Now that was easy! Let us inspect 'nexus0':

{
  "nexus_list": [
    {
      "children": [
        {
          "name": "aio:///dev/sdb",
          "state": "open"
        }
      ],
      "device_path": "/dev/nbd0",
      "size": 1068474368,
      "state": "online",
      "uuid": "6830e80b-9f14-4200-aa64-9939c29c2c10"
    }
  ]
}

Now this is not all that exciting, but as we you can see in pool.rs we can actually thin provision volumes out of the disks. You can also have a look into our test case that demonstrates that here. We can also add files to the mix and the Nexus would be fine writing to it as it were a local disk.

mctl create `uuidgen -r ` --children aio:///1GB.img?blk_size=512 aio:///dev/sdb -b 512 -s 500MiB
"nexus0"

Notice the added query parameter, required as files do not have block sizes.

{
  "nexus_list": [
    {
      "children": [
        {
          "name": "aio:///1GB.img?blk_size=512",
          "state": "open"
        },
        {
          "name": "aio:///dev/sdb",
          "state": "open"
        }
      ],
      "device_path": "/dev/nbd0",
      "size": 1068474368,
      "state": "online",
      "uuid": "6830e80b-9f14-4200-aa64-9939c29c2c10"
    }
  ]
}

As a foundation for rebuilding, we needed to add support for adding and removing devices. You can try this out yourself by running fio on top of the NBD device; it won't rebuild or anything just yet, but IO will flow:

mctl offline $UUID  aio:///dev/sdb
"nexus0"

In the logs of mayastor you will see something like:

nexus_bdev.rs: 273:: *DEBUG*: nexus0: Offline child request for aio:///dev/sdb
nexus_child.rs: 161:: *DEBUG*: nexus0: Closing child aio:///dev/sdb
nexus_bdev.rs: 316:: *NOTICE*: nexus0: Dynamic reconfiguration event: ChildOffline started
nexus_channel.rs:  60:: *NOTICE*: nexus0(tid:"main"), refreshing IO channels
nexus_channel.rs:  66:: *DEBUG*: nexus0: Current number of IO channels 2
nexus_channel.rs:  89:: *NOTICE*: nexus0: Getting new channel for child aio:///1GB.img?blk_size=512 desc 0x55767f84e070
nexus_channel.rs:  97:: *DEBUG*: nexus0: New number of IO channels 1
nexus_channel.rs: 166:: *DEBUG*: nexus0: Reconfigure completed
nexus_bdev.rs: 326:: *NOTICE*: nexus0: Dynamic reconfiguration event: ChildOffline completed 0
nexus_bdev.rs: 208:: *INFO*: nexus0 Transitioned state from Online to Degraded

NVMF

Within this example we will show you how, currently the Nexus works by using the CLI tool mctl.

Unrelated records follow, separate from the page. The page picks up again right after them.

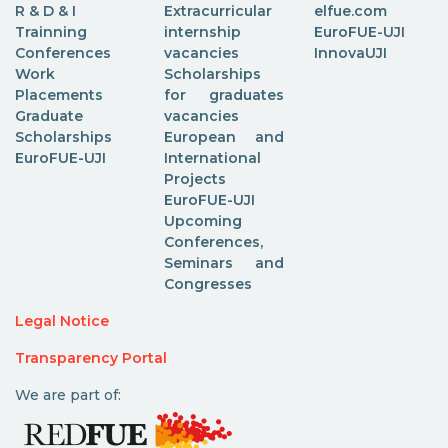
R & D & I
Extracurricular
elfue.com
Trainning
internship
EuroFUE-UJI
Conferences
vacancies
InnovaUJI
Work
Scholarships
Placements
for graduates
Graduate
vacancies
Scholarships
European and
EuroFUE-UJI
International
Projects
EuroFUE-UJI
Upcoming
Conferences,
Seminars and
Congresses
Legal Notice
Transparency Portal
We are part of:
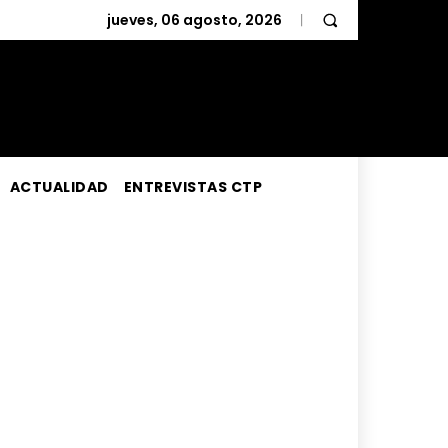
jueves, 06 agosto, 2026
ACTUALIDAD
ENTREVISTAS CTP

We have setup an NVMF target over TCP on a local 1 GbE network, nothing to fancy as the purpose is to illustrate the working of the Nexus.

uname -r
sudo modprobe nvme_tcp
sudo nvme discover -t tcp -a 192.168.1.2  -s 4420

Discovery Log Number of Records 2, Generation counter 7
=====Discovery Log Entry 0======
trtype:  tcp
adrfam:  ipv4
subtype: nvme subsystem
treq:    not specified
portid:  0
trsvcid: 4420
subnqn:  nqn.2019-05.io.openebs:cnode1
traddr:  192.168.1.2
sectype: none
=====Discovery Log Entry 1======
trtype:  tcp
adrfam:  ipv4
subtype: nvme subsystem
treq:    not specified
portid:  1
trsvcid: 4420
subnqn:  nqn.2019-05.io.openebs:cnode2
traddr:  192.168.1.2
sectype: none

Now that we can see the block devices, we will connect to them and perform some IO to one of the devices.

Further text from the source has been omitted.